We send one string with all the stuff we need. In the strategy we pick the substrings from that string to create the order and the order management stuff etc. It is all sent by one click.
public static string command = "";
vantojo does use for each thing an own variable and therefore does not have to pick substrings etc.
public static string Instrument = "";
public static string LongShort = "";
public static double Price = 0;
public static string ATM_Name = "My ATM";
I know what I (we?) do. His way could make some things easier or riskier or more CPU consuming or whatever. I am thinking about it (as I am always curious) and would like to have some inputs. Like chances with this way, risks etc.
I send one string to the strategy, and let the strategy parse it and figure out what to do with the command. The more parsing logic in the strategy, the more flexible I find it personally. I parse all strings using REGEX which is pretty powerful for string manipulation. You also only need to run 1 strategy per instrument, because the strategy compares the instrument in the command string to the instrument it is running, in order to consume or ignore the command. These are a sample of some of the command strings I generally send to the strategy.
I am finding the structure I posted to be adequate for my purposes to communicate trade signals from indicator to a strategy. I am not using this for anything other than sending the initial trade signal.
public class MyIndicator_Global
{
public static string Instrument = "";
public static string LongShort = "";
public static double Price = 0;
public static string ATM_Name = "My ATM";
}
Not being a C# guy, this is simple for me. And, personally, I don't like to parse strings much. I prefer to pass data in fixed structures.
With this, I can have several charts open, each with a different instrument, and then the same number of matching strategies running (in Strategy Analyzer), and the signals are not getting confused.
The first thing the strategy does is to see if the MyIndicator_Global.Instrument == Instrument.MasterInstrument.Name
If it matches then we have a signal for the strategy instrument, if not then the script returns. When there is a signal, the strategy processes it then immediately clears the global area so another indicator can write into it.
The disadvantage is that there is just one global communication area shared by multiple instruments. The only time there could be a conflict is if in the almost exact same moment two indicators write a signal into the common area. Unlikely but possible. In this case the first signal would be lost. (Or not, one would need to understand the code execution threading inside Ninja).

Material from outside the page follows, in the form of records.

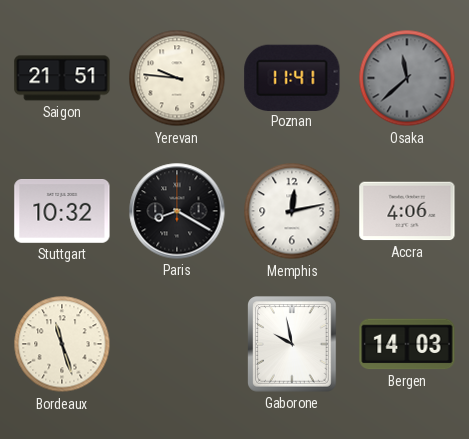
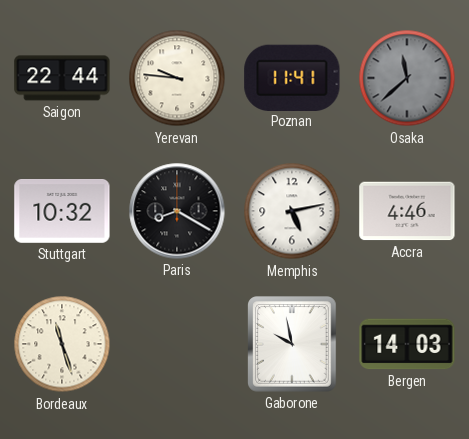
Saigon: 21:51 -> 22:44
Memphis: 12:13 -> 5:13
Accra: 4:06 -> 4:46
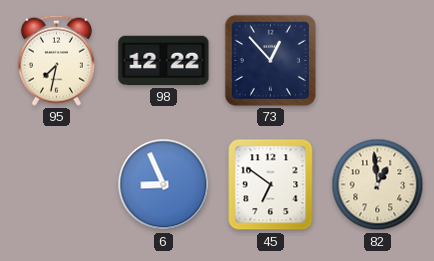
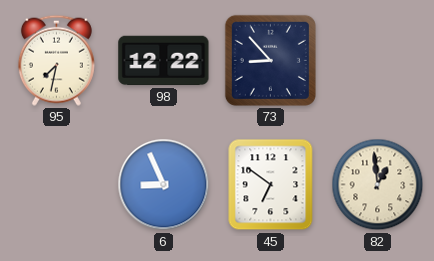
73: 12:53 -> 8:53
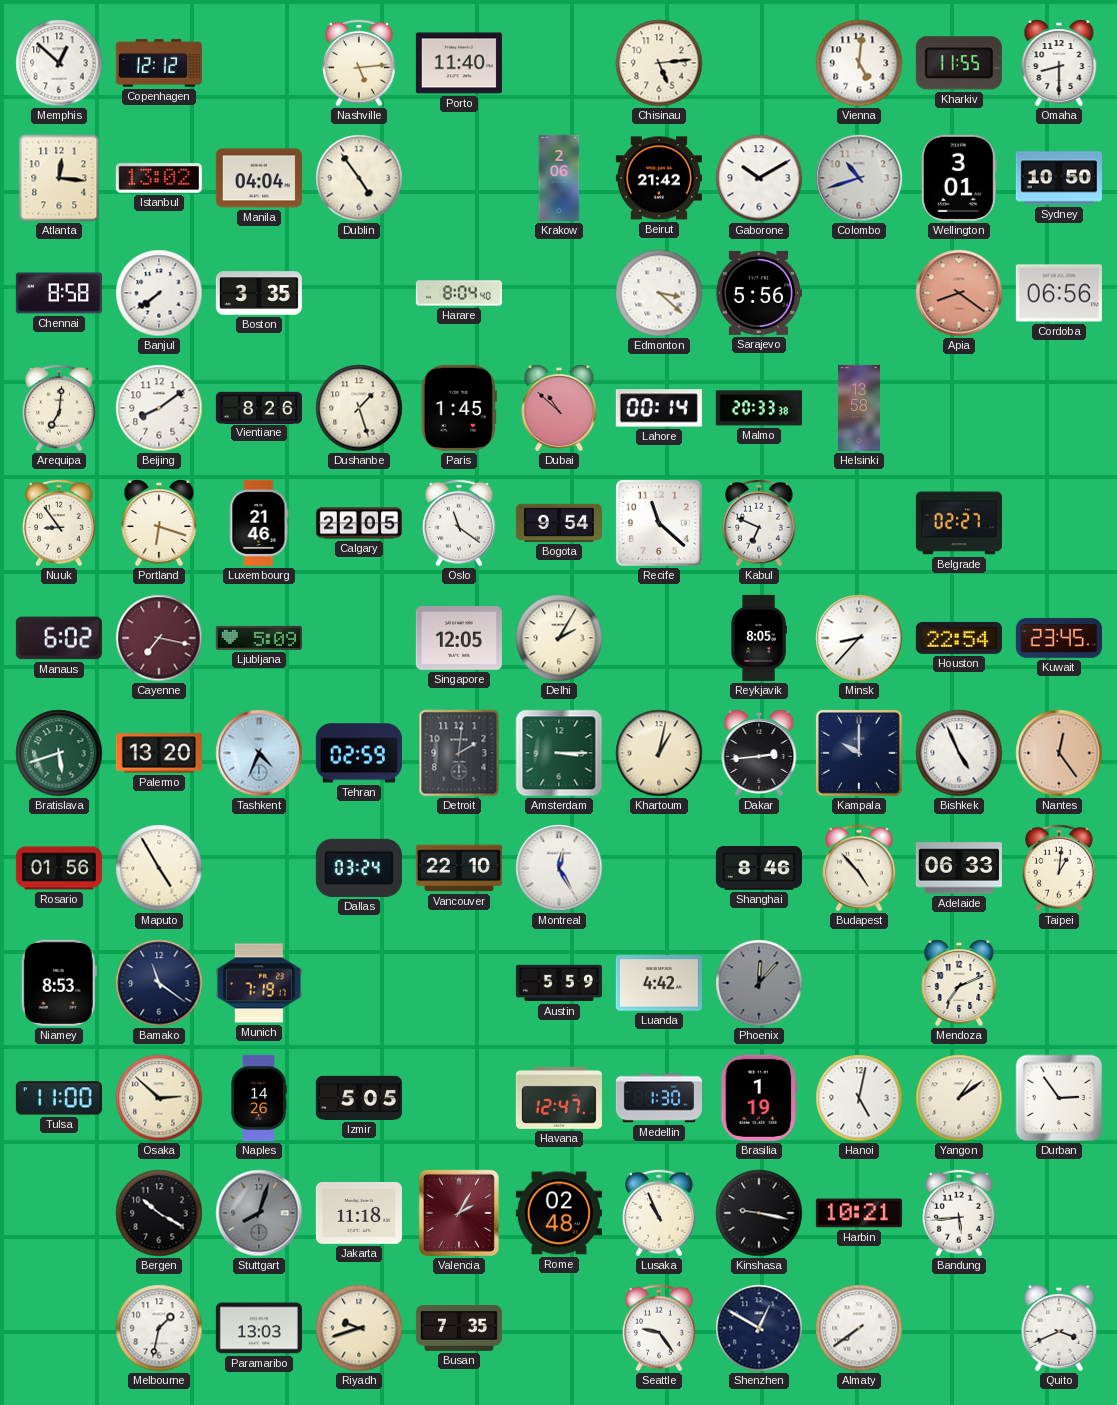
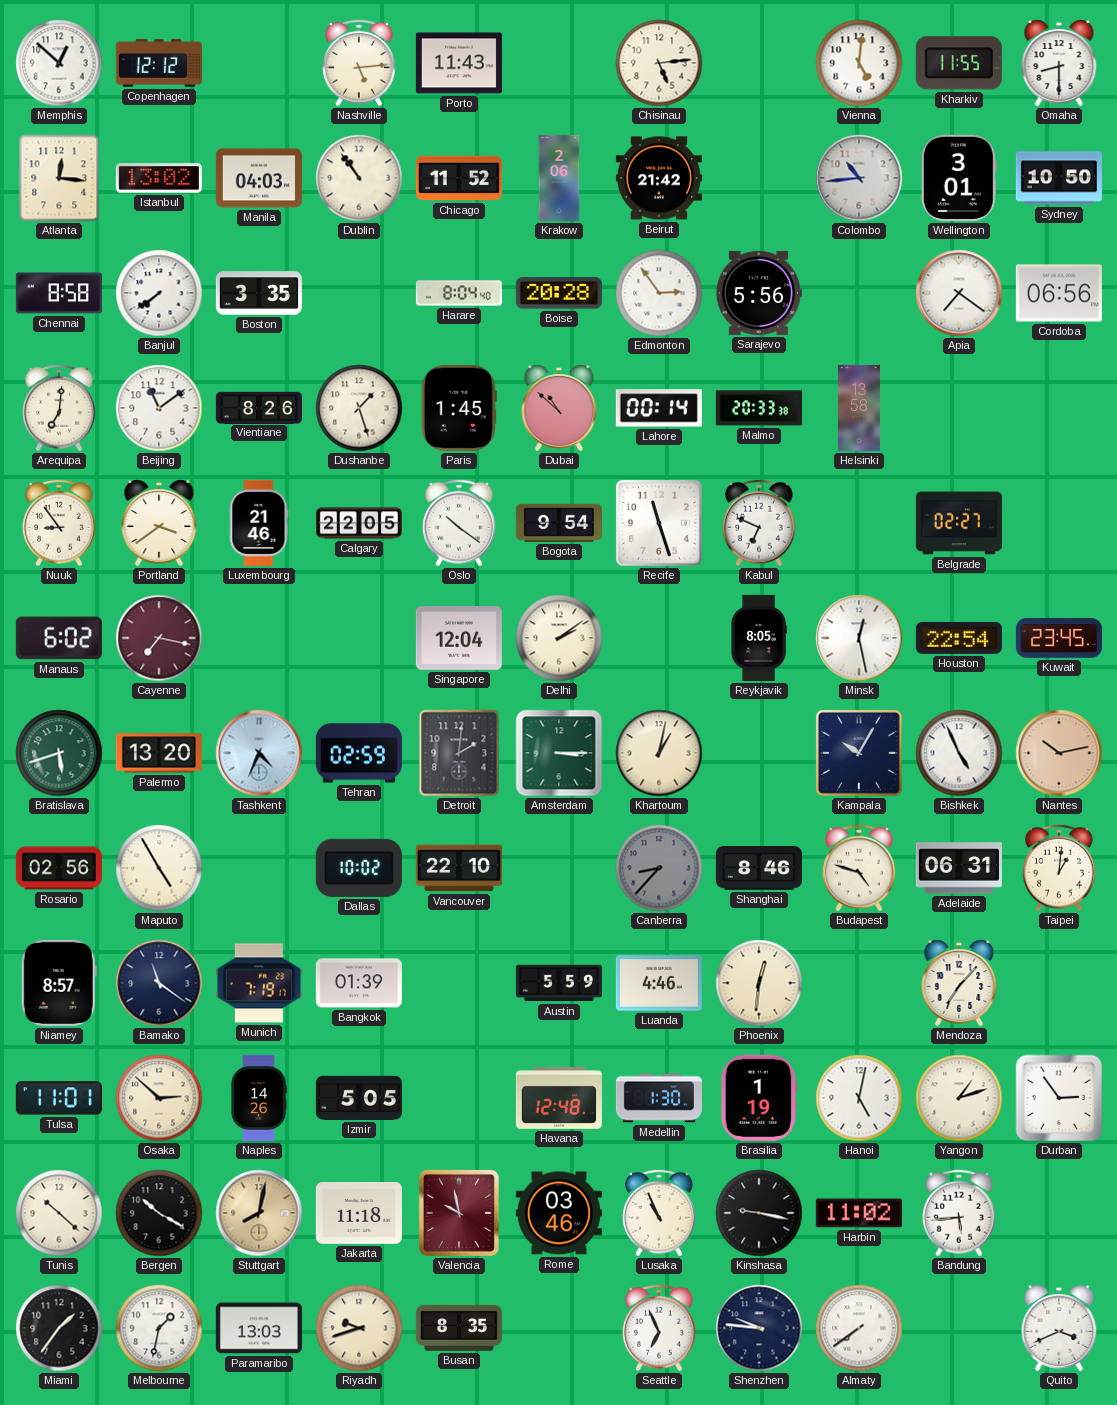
Porto: 11:40 -> 11:43
Manila: 04:04 -> 04:03
Dublin: 4:54 -> 10:54
Chicago: none -> 11:52
Gaborone: 10:10 -> none
Colombo: 10:42 -> 10:44
Boise: none -> 20:28
Edmonton: 3:22 -> 2:54
Apia: 8:21 -> 7:21
Apia dial: salmon -> white
Beijing: 8:09 -> 11:09
Portland: 6:18 -> 3:39
Oslo: 11:21 -> 10:21
Recife: 11:22 -> 11:27
Ljubljana: 5:09 -> none
Singapore: 12:05 -> 12:04
Delhi: 2:05 -> 2:09
Minsk: 8:37 -> 12:28
Dakar: 2:44 -> none
Kampala: 10:00 -> 10:05
Nantes: 12:24 -> 10:13
Rosario: 01:56 -> 02:56
Dallas: 03:24 -> 10:02
Montreal: 12:25 -> none
Canberra: none -> 8:37
Budapest: 4:53 -> 4:48
Adelaide: 06:33 -> 06:31
Niamey: 8:53 -> 8:57
Bangkok: none -> 01:39
Luanda: 4:42 -> 4:46
Phoenix: 12:07 -> 12:31
Phoenix dial: grey -> cream
Mendoza: 7:11 -> 7:07
Tulsa: 11:00 -> 11:01
Havana: 12:47 -> 12:48
Yangon: 1:09 -> 1:12
Tunis: none -> 10:22
Stuttgart: 8:03 -> 8:02
Stuttgart dial: grey -> champagne
Valencia: 2:05 -> 9:58
Rome: 02:48 -> 03:46
Harbin: 10:21 -> 11:02
Miami: none -> 1:36
Busan: 7:35 -> 8:35
Seattle: 9:24 -> 6:56
Shenzhen: 12:50 -> 9:46
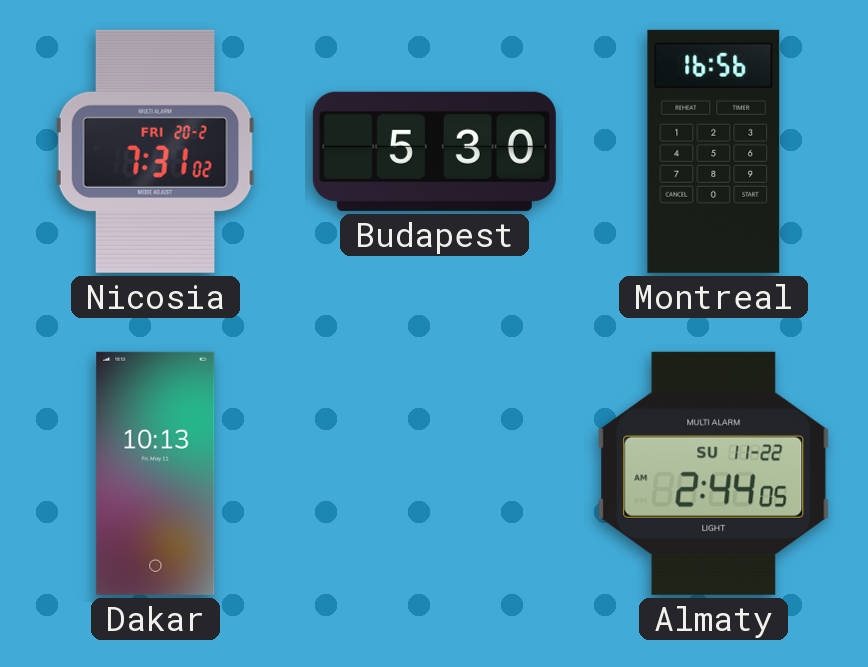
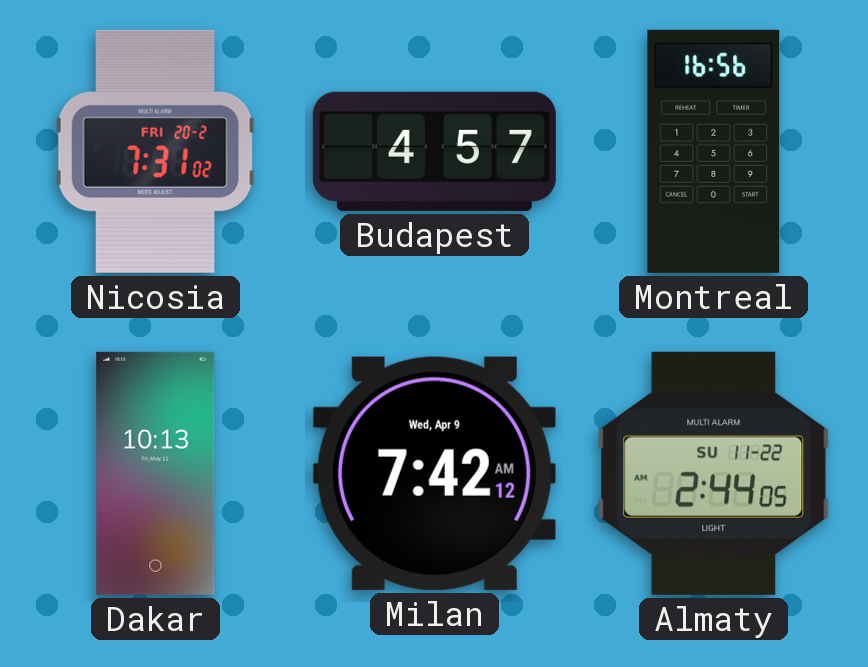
Budapest: 5:30 -> 4:57
Milan: none -> 7:42
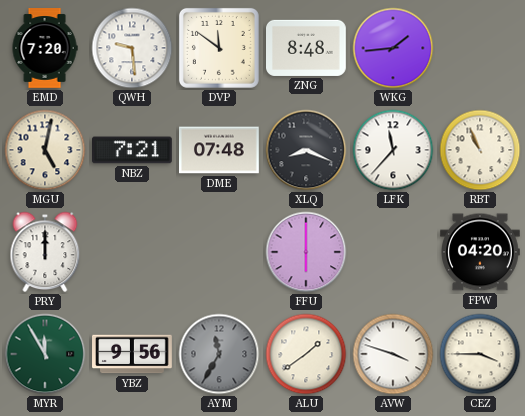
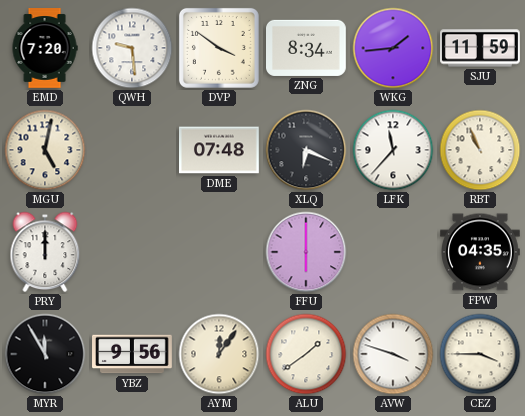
DVP: 11:51 -> 3:51
ZNG: 8:48 -> 8:34
SJU: none -> 11:59
NBZ: 7:21 -> none
XLQ: 8:19 -> 6:19
FPW: 04:20 -> 04:35
MYR dial: green -> black
AYM: 11:35 -> 12:06
AYM dial: grey -> cream
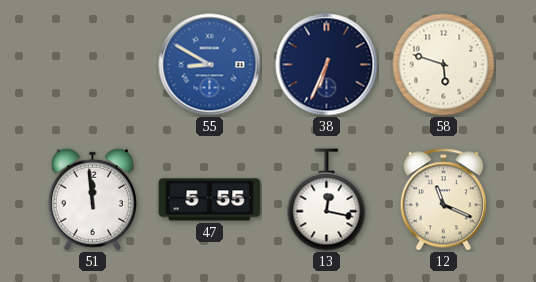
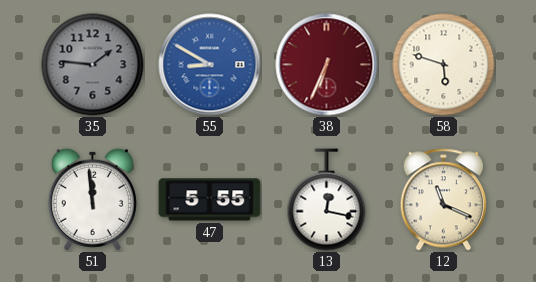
35: none -> 1:46
38 dial: navy -> burgundy
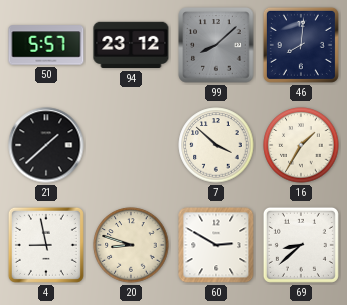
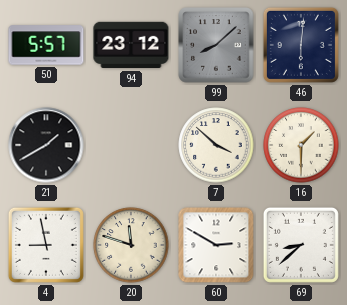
46: 8:01 -> 6:01
21: 1:38 -> 1:40
16: 1:35 -> 1:30
20: 8:48 -> 11:48
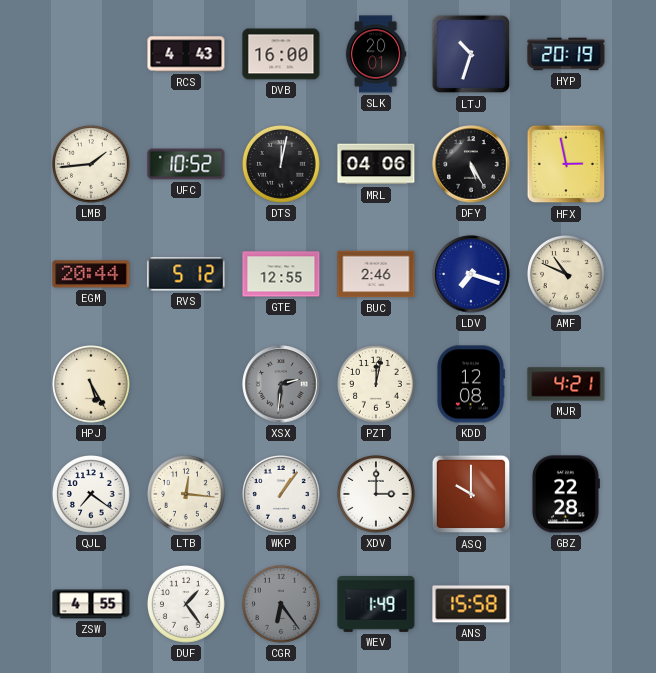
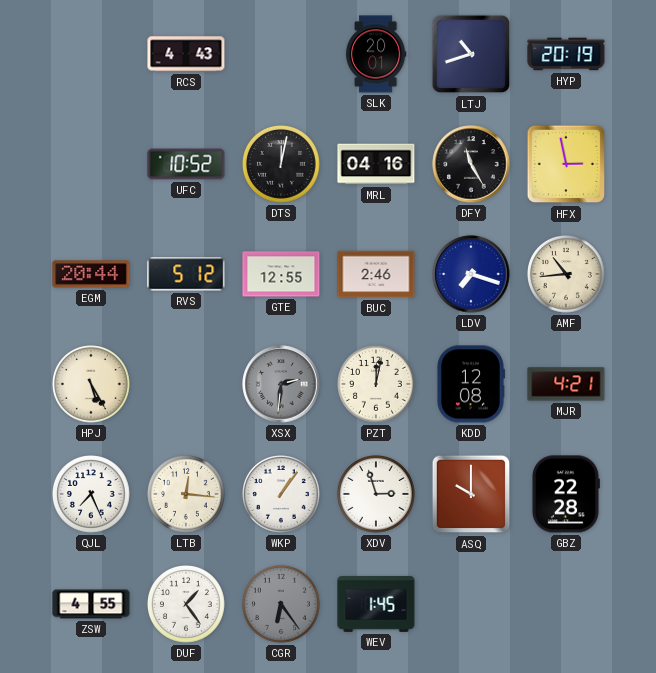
DVB: 16:00 -> none
LTJ: 10:33 -> 10:42
LMB: 1:44 -> none
MRL: 04:06 -> 04:16
DFY: 5:25 -> 11:25
AMF: 10:49 -> 10:44
QJL: 7:21 -> 7:26
XDV: 3:00 -> 2:57
WEV: 1:49 -> 1:45
ANS: 15:58 -> none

I would not write this type of code if it were being used to land a probe on Mars... :-)
My first preference was to have the indicator trigger an event in the matching strategy. This is what my longer term plans are, when I get time. Then there is a direct link between the indicator and the strategy.
This is pretty much what I do. I also have one communication variable since I trade manually, and there would never be an instance where I would manually enter 2 trades at the exact same moment in time. This is pretty much a direct link into the strategy since the variable you call global is a memory structure accessible by both indicator and strategy. I've had this code working for years, no issues, it is pretty robust.
If you want to have multiple indicators and strategies talking at the same time, you would have to turn the message communication structure into a list queue, and every indicator and strategy will put and scan the queue for their own messages. That way there is no collision of messages.
For a constant (feedback) dataflow like actual account size, risk position value, AvgPrice, filled Quantity etc. it has also some advantages with this structure. But can also be done the other way.
By the way... The constant bidirectional flow has the side effect that you don't need to care about wakeup the strategy.